Facebook open sources DensePose - ingve
https://research.fb.com/facebook-open-sources-densepose/
======
black_puppydog
I wonder how they arrived at Creative Commons' CC-BY-NC as the license. These
licenses are not meant for code but for artwork, right? I recently noticed the
same with the FastPhotoStyle code [1] by NVidia, so I'm wondering if there is
something that draws their legal departments to this license?

EDIT: Creative Commons actually _discourage_ the use of their licenses for
code [2].

[1]:
[https://github.com/NVIDIA/FastPhotoStyle](https://github.com/NVIDIA/FastPhotoStyle)
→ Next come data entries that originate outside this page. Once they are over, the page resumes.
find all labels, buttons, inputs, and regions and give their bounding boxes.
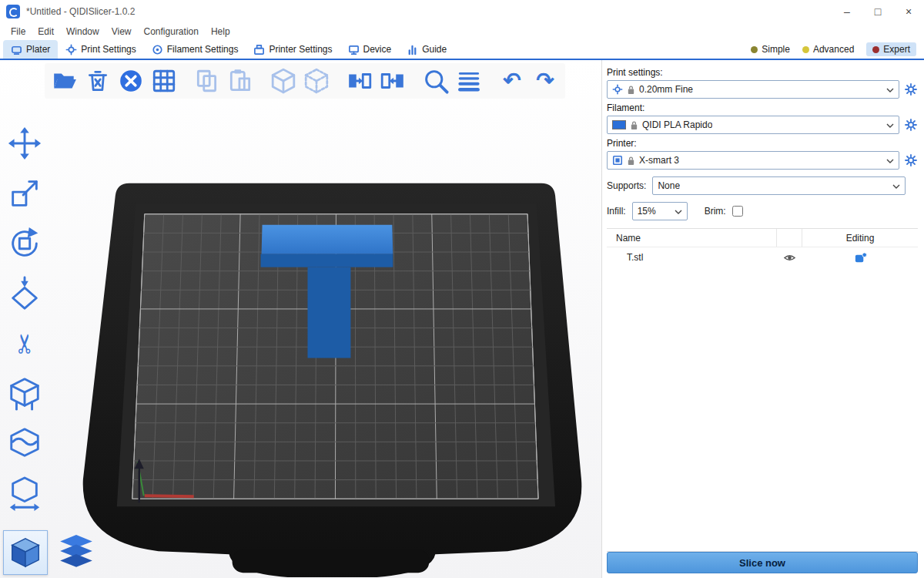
printer-label: Printer: <box>607 138 918 149</box>
print-settings-icon <box>65 44 77 55</box>
tab-filament-settings[interactable]: Filament Settings <box>144 40 246 59</box>
infill-label: Infill: <box>607 206 626 217</box>
print-settings-gear-button[interactable] <box>904 82 918 97</box>
add-instance-icon <box>346 68 373 94</box>
supports-combo[interactable]: None <box>652 176 906 195</box>
filament-combo[interactable]: QIDI PLA Rapido <box>607 116 899 134</box>
add-instance-button[interactable] <box>346 67 373 95</box>
print-settings-label: Print settings: <box>607 67 918 78</box>
paste-button[interactable] <box>226 67 254 95</box>
minimize-button[interactable]: – <box>832 0 862 23</box>
print-settings-combo[interactable]: 0.20mm Fine <box>607 80 899 99</box>
split-objects-button[interactable] <box>270 67 297 95</box>
arrange-button[interactable] <box>150 67 178 95</box>
copy-button[interactable] <box>193 67 221 95</box>
paint-supports-icon <box>7 376 42 412</box>
filament-label: Filament: <box>607 102 918 113</box>
tab-guide[interactable]: Guide <box>399 40 454 59</box>
tab-printer-settings[interactable]: Printer Settings <box>246 40 340 59</box>
mode-label: Advanced <box>813 44 854 55</box>
column-name: Name <box>607 233 776 244</box>
preview-view-button[interactable] <box>54 530 99 575</box>
cut-button[interactable]: ✂ <box>5 324 45 364</box>
split-objects-icon <box>270 68 296 94</box>
menu-window[interactable]: Window <box>60 25 105 39</box>
print-settings-value: 0.20mm Fine <box>639 84 693 95</box>
mode-label: Simple <box>762 44 790 55</box>
place-on-face-button[interactable] <box>5 274 45 314</box>
open-button[interactable] <box>51 67 79 95</box>
gizmo-toolbar: ✂ <box>5 123 45 514</box>
filament-settings-icon <box>152 44 163 55</box>
maximize-button[interactable]: □ <box>862 0 893 23</box>
mode-label: Expert <box>883 44 910 55</box>
supports-value: None <box>658 180 680 191</box>
delete-button[interactable] <box>84 67 112 95</box>
eye-icon <box>783 251 796 264</box>
seam-icon <box>7 426 42 462</box>
editing-button[interactable] <box>802 251 918 264</box>
mode-expert[interactable]: Expert <box>866 42 916 56</box>
slice-now-button[interactable]: Slice now <box>607 552 918 573</box>
rotate-button[interactable] <box>5 223 45 264</box>
menu-edit[interactable]: Edit <box>32 25 60 39</box>
tab-device[interactable]: Device <box>340 40 400 59</box>
measure-button[interactable] <box>5 474 45 514</box>
mode-advanced[interactable]: Advanced <box>802 44 854 55</box>
undo-icon: ↶ <box>503 70 521 92</box>
3d-viewport[interactable]: ↶ ↷ ✂ <box>0 60 602 578</box>
remove-instance-button[interactable] <box>379 67 407 95</box>
gear-icon <box>905 119 917 131</box>
lock-icon <box>630 120 638 130</box>
mode-simple[interactable]: Simple <box>751 44 790 55</box>
chevron-down-icon <box>892 184 900 189</box>
undo-button[interactable]: ↶ <box>498 67 526 95</box>
seam-button[interactable] <box>5 424 45 464</box>
device-icon <box>348 44 360 55</box>
split-parts-icon <box>303 68 330 94</box>
menu-file[interactable]: File <box>5 25 32 39</box>
chevron-down-icon <box>886 123 894 128</box>
settings-panel: Print settings: 0.20mm Fine Filament: QI… <box>602 60 924 578</box>
cut-icon: ✂ <box>12 333 38 355</box>
delete-all-button[interactable] <box>117 67 145 95</box>
menu-help[interactable]: Help <box>205 25 236 39</box>
column-editing: Editing <box>802 233 918 244</box>
printer-icon <box>612 155 623 166</box>
printer-combo[interactable]: X-smart 3 <box>607 151 899 170</box>
window-controls: – □ × <box>832 0 924 23</box>
printer-gear-button[interactable] <box>904 153 918 168</box>
editor-3d-view-button[interactable] <box>3 530 48 575</box>
redo-icon: ↷ <box>536 70 554 92</box>
build-plate-scene[interactable] <box>0 60 601 577</box>
tab-label: Filament Settings <box>167 44 239 55</box>
edit-icon <box>854 251 867 264</box>
move-button[interactable] <box>5 123 45 163</box>
rotate-icon <box>7 226 42 261</box>
tab-plater[interactable]: Plater <box>3 40 58 59</box>
object-row[interactable]: T.stl <box>607 247 918 267</box>
filament-color-swatch <box>612 120 626 129</box>
search-button[interactable] <box>422 67 450 95</box>
filament-gear-button[interactable] <box>904 117 918 133</box>
visibility-toggle[interactable] <box>776 251 802 264</box>
layer-height-button[interactable] <box>455 67 483 95</box>
delete-all-icon <box>118 68 144 94</box>
supports-label: Supports: <box>607 180 646 191</box>
scale-icon <box>7 176 42 211</box>
menu-configuration[interactable]: Configuration <box>138 25 205 39</box>
split-parts-button[interactable] <box>303 67 330 95</box>
paint-supports-button[interactable] <box>5 374 45 414</box>
redo-button[interactable]: ↷ <box>531 67 559 95</box>
scale-button[interactable] <box>5 173 45 213</box>
close-button[interactable]: × <box>893 0 924 23</box>
remove-instance-icon <box>380 68 406 94</box>
brim-checkbox[interactable] <box>732 206 743 217</box>
copy-icon <box>194 68 220 94</box>
viewport-toolbar: ↶ ↷ <box>45 63 565 99</box>
infill-combo[interactable]: 15% <box>632 202 688 220</box>
object-list: Name Editing T.stl <box>607 228 918 552</box>
axis-x <box>145 496 194 496</box>
menu-view[interactable]: View <box>105 25 138 39</box>
tab-print-settings[interactable]: Print Settings <box>58 40 143 59</box>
[2]: [https://creativecommons.org/faq/#can-i-apply-a-creative-
comm...](https://creativecommons.org/faq/#can-i-apply-a-creative-commons-
license-to-software)

------
gnat
"real-time approach for mapping all human pixels of 2D RGB images to a 3D
surface-based model of the body."

"Our work shows that one can efficiently compute dense correspondences between
2D RGB images and 3D surface models for the human body. Unlike common works in
human pose estimation that operate with 10 or 20 human joints (wrists, elbows,
etc), this work accounts for the entirety of the human body, defined in terms
more than 5000 nodes. The resulting speed and accuracy of our system
accelerates connections with augmented and virtual reality. Earlier works on
this problem would require computation in the order of minutes, initialization
by an external system e.g. for human joint localization, while being
particularly brittle. DensePose operates at multiple frames per second on a
single GPU and can handle tens or even hundreds of humans simultaneously."

GitHub:
[https://github.com/facebookresearch/DensePose](https://github.com/facebookresearch/DensePose)

------
nelsonic
_Why_ does facebook _need_ this...?

Does it further their _mission_ (statement) to " _bring the world closer
together_ "?
[https://www.facebook.com/zuck/posts/10154944663901634](https://www.facebook.com/zuck/posts/10154944663901634)

Or is this a sophisticated way of tracking/analysing what people are doing in
their personal videos so that Facebook can target people with more Ads?